§ TASK DETAILS
Read through the data below and state how many of its lines contain the word "czasu", adding nothing.

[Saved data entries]
>>
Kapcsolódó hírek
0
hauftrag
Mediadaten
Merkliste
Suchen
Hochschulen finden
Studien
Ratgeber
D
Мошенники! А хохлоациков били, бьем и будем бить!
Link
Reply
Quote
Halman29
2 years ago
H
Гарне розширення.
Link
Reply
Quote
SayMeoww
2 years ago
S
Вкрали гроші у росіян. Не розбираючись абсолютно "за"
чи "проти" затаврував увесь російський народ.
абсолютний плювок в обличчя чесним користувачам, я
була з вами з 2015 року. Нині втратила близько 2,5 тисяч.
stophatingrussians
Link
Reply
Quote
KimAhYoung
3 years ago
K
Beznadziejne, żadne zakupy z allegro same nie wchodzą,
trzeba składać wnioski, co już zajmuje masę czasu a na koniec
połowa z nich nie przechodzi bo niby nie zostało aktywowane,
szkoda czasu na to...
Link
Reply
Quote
<<
§ SOLUTION
2